Friday, June 22, 2012

Waiting for October

So amongst working, going to school full-time, and spending my summer as a camp counselor, I am planning a wedding!  I feel like Justin and I have been trying to get to this point for a long time.  Despite talking about marriage early on in our relationship, we were together for three years before we got engaged.  We met my sophomore year of college at a Bible study and I tell him to this day that I knew he was the one the moment I laid eyes on him.  I knew he was the one God had set aside just for me.

I will always cherish the college years that Justin and I spent together.  Our journey has been filled with so much!  Together, I think we have changed our majors six times -- Justin finally decided on psychology and I switched from pre-med to English literature and creative writing after three years.  We spent many nights walking the IU South Bend campus, laughing and sitting by the fountain on campus and talking about our lives and getting to know one another.  We've journeyed through illness together as Justin had five surgeries at the same time my junior year of college.  We've truly learned what it means to love and I thank God everyday for what we have.

So here we are -- we've been engaged for 10 months and our wedding is now 4 months away.  When we got engaged last August, I thought our wedding seemed like it was a long way off, and now it's almost here.  When I look at Justin and when I think about how long we've waited for our wedding day, I can't help but get those same butterflies in my stomach that I got when I first saw him at that Bible study four years ago.  I am so proud to call him my fiance and my soon-to-be husband. 

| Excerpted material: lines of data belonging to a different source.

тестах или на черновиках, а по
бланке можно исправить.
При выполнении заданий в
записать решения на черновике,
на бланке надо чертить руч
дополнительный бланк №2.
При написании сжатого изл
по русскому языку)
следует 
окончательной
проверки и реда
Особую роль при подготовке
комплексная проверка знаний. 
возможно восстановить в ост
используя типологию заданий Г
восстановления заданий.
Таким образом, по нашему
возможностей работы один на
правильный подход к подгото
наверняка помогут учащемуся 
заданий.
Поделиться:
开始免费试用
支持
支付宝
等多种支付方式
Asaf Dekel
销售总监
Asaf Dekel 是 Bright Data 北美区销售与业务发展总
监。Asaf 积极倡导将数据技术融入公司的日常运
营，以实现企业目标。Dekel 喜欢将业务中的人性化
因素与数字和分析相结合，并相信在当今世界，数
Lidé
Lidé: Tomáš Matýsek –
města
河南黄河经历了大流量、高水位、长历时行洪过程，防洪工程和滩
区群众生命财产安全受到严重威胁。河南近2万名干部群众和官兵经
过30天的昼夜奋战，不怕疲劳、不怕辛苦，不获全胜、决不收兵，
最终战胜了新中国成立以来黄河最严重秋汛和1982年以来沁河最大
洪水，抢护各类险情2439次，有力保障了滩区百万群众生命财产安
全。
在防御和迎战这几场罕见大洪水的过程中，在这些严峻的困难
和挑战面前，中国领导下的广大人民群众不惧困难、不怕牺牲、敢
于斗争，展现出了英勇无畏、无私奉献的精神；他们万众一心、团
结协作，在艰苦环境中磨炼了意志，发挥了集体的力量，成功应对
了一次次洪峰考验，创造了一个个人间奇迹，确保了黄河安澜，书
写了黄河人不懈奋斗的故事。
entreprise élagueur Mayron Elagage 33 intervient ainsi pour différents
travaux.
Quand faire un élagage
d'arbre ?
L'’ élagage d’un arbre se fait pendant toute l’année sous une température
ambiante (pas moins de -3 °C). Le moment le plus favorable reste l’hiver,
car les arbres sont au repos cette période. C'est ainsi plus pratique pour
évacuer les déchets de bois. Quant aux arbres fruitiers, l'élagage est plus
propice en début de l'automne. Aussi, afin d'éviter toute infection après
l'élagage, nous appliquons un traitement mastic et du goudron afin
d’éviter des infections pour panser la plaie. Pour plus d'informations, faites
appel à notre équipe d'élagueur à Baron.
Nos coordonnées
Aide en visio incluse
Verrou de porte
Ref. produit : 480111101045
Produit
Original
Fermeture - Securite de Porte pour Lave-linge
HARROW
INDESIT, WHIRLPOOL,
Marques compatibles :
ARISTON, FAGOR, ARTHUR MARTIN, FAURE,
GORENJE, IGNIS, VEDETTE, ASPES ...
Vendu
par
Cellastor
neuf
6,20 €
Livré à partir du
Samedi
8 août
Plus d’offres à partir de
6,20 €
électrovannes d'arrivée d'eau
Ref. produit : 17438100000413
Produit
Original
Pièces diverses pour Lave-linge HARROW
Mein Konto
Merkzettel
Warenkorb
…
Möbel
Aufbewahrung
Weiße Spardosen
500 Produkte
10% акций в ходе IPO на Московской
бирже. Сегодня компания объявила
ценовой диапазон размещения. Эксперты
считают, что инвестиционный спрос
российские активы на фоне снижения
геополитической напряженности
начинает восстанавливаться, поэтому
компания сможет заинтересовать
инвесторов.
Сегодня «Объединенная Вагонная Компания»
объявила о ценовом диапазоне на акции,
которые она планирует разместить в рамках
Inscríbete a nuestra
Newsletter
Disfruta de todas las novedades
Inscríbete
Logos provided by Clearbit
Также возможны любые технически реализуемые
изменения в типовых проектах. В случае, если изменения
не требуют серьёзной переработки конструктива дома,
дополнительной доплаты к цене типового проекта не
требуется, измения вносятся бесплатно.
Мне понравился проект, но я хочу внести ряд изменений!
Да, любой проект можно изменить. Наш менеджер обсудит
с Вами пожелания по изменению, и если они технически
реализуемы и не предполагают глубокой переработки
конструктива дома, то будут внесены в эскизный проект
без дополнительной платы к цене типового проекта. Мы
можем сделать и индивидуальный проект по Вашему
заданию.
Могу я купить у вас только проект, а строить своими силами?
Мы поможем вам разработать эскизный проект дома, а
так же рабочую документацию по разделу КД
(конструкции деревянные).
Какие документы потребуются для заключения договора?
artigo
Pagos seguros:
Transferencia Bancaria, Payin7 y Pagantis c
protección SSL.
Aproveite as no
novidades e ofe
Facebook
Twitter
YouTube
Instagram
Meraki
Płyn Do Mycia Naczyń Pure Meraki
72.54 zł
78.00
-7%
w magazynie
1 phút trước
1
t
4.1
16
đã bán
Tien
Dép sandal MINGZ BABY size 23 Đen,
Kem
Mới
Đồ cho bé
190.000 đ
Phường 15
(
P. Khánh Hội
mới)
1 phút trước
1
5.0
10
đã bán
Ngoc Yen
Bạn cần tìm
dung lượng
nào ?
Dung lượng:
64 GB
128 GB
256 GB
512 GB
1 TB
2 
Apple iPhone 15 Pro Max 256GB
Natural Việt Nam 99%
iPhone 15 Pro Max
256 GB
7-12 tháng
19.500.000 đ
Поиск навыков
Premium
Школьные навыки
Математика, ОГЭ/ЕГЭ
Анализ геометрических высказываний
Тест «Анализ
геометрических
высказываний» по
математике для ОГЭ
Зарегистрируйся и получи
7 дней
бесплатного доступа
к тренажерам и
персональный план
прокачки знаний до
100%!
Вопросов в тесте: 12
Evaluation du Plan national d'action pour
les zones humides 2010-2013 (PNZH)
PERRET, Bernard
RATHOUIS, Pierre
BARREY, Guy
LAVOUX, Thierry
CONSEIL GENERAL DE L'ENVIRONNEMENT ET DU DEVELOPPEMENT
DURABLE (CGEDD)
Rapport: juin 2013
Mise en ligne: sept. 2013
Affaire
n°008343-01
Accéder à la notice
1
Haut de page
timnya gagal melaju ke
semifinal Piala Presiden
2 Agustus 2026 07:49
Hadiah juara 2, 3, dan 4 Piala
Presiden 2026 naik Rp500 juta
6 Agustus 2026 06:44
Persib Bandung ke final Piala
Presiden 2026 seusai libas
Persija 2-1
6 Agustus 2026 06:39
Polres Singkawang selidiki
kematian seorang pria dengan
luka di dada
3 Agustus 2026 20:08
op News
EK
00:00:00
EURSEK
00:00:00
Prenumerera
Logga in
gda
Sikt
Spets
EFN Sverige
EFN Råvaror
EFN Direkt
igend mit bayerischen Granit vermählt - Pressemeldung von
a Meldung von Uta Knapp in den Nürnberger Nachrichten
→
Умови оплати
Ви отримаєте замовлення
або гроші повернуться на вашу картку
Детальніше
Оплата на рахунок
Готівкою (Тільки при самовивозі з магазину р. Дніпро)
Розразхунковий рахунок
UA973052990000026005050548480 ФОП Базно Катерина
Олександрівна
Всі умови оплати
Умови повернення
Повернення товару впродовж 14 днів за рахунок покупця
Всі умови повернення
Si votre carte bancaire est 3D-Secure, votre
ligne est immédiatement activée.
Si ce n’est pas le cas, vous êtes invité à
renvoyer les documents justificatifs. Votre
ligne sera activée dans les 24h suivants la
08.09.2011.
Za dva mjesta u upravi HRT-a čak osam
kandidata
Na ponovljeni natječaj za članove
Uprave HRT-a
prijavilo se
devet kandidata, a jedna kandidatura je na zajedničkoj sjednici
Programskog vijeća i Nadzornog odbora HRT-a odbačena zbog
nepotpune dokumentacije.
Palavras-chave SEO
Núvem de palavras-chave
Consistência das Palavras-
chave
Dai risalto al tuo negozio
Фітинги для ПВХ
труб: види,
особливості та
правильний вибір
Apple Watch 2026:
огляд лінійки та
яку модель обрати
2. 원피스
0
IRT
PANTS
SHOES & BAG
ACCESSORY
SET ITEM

My dad was very sick toward the end of last year and the beginning of this year, and I never would have made it through without Justin.  He stepped up beyond my expectations and drove me the two hours to the hospital almost everyday.  He would stay up late into the night, laughing with me and my brothers until we forgot everything that was going on around us and get up early the next morning to go to school and work.  I have never seen someone have such love.  I am so grateful for everything he has been for my family this year. 


So as our wedding day approaches, I'm trying to focus less on all of the stressful planning and more on what this means for Justin and I.  He is the love of my life and it seems like we have waited so long for this!  I can't wait until the moment I become Justin's wife and we can spend the rest of our lives together as Mr. and Mrs. Samson.